The Final Security Rule was published on February 20, 2003, with a compliance deadline of April 21, 2005. As the first rule of its kind in healthcare, it mandates that all HIPAA-covered entities adhere to federal guidelines for safeguarding electronic protected health information (ePHI).
In general terms, this rule requires that covered entities must do certain things:
- Ensure the confidentiality, integrity, and availability of all electronic protected health information (PHI) that the covered entity creates, receives, maintains, or transmits.
- Protect against any reasonably anticipated threats or hazards to the security or integrity of such information.
- Protect against any reasonably anticipated uses or disclosures of such information that are not permitted or required under the rule.
- Ensure workforce compliance through appropriate training and oversight
The rule outlines a comprehensive framework, divided into three primary safeguard categories:
- Administrative safeguards (e.g., policies, workforce training)
- Physical safeguards (e.g., facility and device security)
- Technical safeguards (e.g., access control, encryption, audit controls)
Together, these are organized into 18 security standards and 42 specific security areas that the covered organization must address.

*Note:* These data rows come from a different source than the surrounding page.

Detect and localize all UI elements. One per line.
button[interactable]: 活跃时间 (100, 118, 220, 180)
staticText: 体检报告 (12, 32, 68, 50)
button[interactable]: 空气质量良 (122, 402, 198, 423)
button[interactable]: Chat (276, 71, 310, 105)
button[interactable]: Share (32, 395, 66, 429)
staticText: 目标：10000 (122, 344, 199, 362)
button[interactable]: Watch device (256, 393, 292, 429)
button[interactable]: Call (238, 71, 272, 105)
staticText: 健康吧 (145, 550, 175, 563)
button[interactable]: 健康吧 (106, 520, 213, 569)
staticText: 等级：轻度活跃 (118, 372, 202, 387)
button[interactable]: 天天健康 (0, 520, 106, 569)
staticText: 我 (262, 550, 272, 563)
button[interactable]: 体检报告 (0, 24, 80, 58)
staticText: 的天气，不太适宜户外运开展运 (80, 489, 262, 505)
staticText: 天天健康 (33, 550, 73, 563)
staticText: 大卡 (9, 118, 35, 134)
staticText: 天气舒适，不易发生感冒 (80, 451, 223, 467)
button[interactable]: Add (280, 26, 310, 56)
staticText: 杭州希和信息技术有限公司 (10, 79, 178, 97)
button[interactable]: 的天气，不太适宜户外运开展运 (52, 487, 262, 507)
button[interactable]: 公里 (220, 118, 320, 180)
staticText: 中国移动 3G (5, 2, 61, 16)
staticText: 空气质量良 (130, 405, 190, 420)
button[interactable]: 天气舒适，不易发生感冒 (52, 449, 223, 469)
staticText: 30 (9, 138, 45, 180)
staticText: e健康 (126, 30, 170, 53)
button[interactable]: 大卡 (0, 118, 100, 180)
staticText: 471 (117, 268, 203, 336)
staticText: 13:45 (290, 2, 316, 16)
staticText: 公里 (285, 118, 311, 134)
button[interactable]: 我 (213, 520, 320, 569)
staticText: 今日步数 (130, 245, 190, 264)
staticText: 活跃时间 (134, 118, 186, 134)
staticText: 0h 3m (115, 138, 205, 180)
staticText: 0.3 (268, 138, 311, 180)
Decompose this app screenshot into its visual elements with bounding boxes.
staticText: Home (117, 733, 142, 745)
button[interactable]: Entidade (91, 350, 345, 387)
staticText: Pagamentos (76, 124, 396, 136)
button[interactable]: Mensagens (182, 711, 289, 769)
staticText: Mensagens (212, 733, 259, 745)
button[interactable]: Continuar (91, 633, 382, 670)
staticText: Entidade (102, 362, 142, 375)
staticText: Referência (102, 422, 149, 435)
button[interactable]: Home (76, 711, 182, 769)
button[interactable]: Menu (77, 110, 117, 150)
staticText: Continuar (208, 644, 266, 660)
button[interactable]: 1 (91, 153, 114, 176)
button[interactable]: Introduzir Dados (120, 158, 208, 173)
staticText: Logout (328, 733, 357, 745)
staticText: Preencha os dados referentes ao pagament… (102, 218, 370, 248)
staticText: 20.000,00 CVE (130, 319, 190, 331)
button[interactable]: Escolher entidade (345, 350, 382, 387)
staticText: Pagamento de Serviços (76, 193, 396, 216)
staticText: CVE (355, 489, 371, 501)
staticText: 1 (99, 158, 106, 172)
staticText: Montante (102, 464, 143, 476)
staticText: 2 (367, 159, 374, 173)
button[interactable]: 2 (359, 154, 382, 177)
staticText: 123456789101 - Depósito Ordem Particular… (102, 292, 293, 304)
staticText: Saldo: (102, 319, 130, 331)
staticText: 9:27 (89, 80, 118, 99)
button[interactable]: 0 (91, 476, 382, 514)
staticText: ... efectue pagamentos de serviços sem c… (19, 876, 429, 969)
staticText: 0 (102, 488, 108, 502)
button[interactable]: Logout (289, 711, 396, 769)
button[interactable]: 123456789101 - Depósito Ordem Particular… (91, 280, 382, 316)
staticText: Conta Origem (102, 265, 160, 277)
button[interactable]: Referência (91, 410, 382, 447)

While this rule reflects widely accepted best practices from other industries, it is uniquely tailored to meet the specific needs of the healthcare sector. Many of its requirements may already be partially in place, for example, employee security training and the use of authentication protocols to access computer systems. The rule also mandates the development and enforcement of formal policies and procedures that guide daily operations and protect sensitive data.

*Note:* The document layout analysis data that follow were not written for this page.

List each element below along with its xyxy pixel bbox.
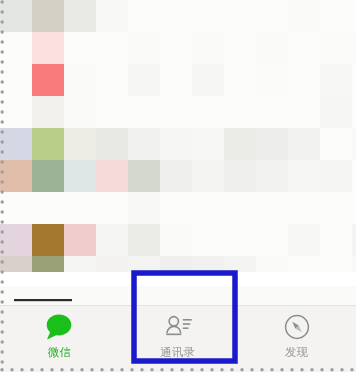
staticText: 发现 — [285, 345, 308, 359]
staticText: 微信 — [48, 345, 71, 359]
button[interactable]: 微信 — [0, 306, 118, 372]
staticText: 通讯录 — [160, 345, 195, 359]
button[interactable]: 发现 — [237, 306, 356, 372]
button[interactable]: 通讯录 — [118, 306, 237, 372]
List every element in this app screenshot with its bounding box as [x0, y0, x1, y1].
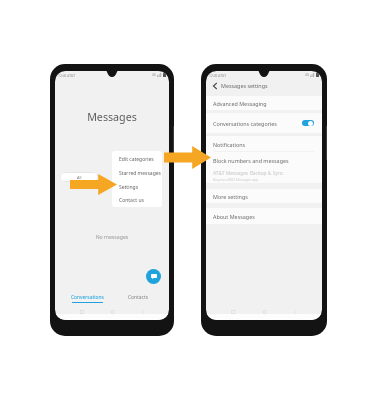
staticText: About Messages	[213, 213, 255, 220]
staticText: 4G	[152, 73, 156, 77]
staticText: 12:45 AT&T	[209, 73, 226, 77]
button[interactable]: Back	[210, 81, 219, 90]
button[interactable]: Back	[138, 307, 147, 316]
button[interactable]: Conversations	[64, 294, 110, 306]
button[interactable]: Starred messages	[112, 166, 162, 180]
button[interactable]: Settings	[112, 180, 162, 194]
button[interactable]: More settings	[206, 189, 322, 203]
staticText: 4G	[305, 73, 309, 77]
staticText: Notifications	[213, 141, 246, 148]
staticText: Contact us	[119, 197, 144, 204]
button[interactable]: Back	[291, 307, 300, 316]
staticText: Messages	[55, 110, 169, 125]
staticText: Requires AT&T Messages app	[213, 177, 259, 181]
staticText: Settings	[119, 184, 139, 191]
button[interactable]: Home	[260, 307, 269, 316]
staticText: Conversations categories	[213, 120, 277, 127]
button[interactable]: About Messages	[206, 208, 322, 224]
button[interactable]: Advanced Messaging	[206, 96, 322, 110]
staticText: 12:45 AT&T	[58, 73, 75, 77]
button[interactable]: Home	[108, 307, 117, 316]
staticText: More settings	[213, 193, 248, 200]
staticText: Messages settings	[221, 82, 268, 89]
button[interactable]: AT&T Messages Backup & Sync	[206, 168, 322, 183]
staticText: Advanced Messaging	[213, 100, 267, 107]
staticText: Conversations	[71, 294, 104, 301]
button[interactable]: Contact us	[112, 194, 162, 207]
button[interactable]: Conversations categories	[206, 113, 322, 133]
staticText: Starred messages	[119, 170, 161, 177]
staticText: All	[77, 175, 82, 180]
button[interactable]: Notifications	[206, 136, 322, 152]
button[interactable]: New conversation	[146, 269, 161, 284]
button[interactable]: Contacts	[118, 294, 159, 306]
button[interactable]: Recents	[228, 307, 237, 316]
staticText: AT&T Messages Backup & Sync	[213, 170, 284, 177]
staticText: Block numbers and messages	[213, 157, 289, 164]
staticText: No messages	[55, 233, 169, 240]
staticText: Contacts	[128, 294, 149, 301]
button[interactable]: Recents	[77, 307, 86, 316]
button[interactable]: All	[60, 172, 98, 182]
staticText: Edit categories	[119, 156, 154, 163]
button[interactable]: Block numbers and messages	[206, 152, 322, 168]
button[interactable]: Edit categories	[112, 152, 162, 166]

However, other components, such as encrypting electronic transmissions of protected health information (PHI) that leave the organization’s internal network, may be entirely new and require additional planning and implementation to ensure compliance.
Importantly, the Security Rule is flexible and technology-neutral. It does not prescribe specific software or methods, nor does it dictate exactly how policies should be developed. Instead, it allows each organization to assess its unique environment and adopt reasonable and appropriate security measures that fulfill the rule’s core objectives.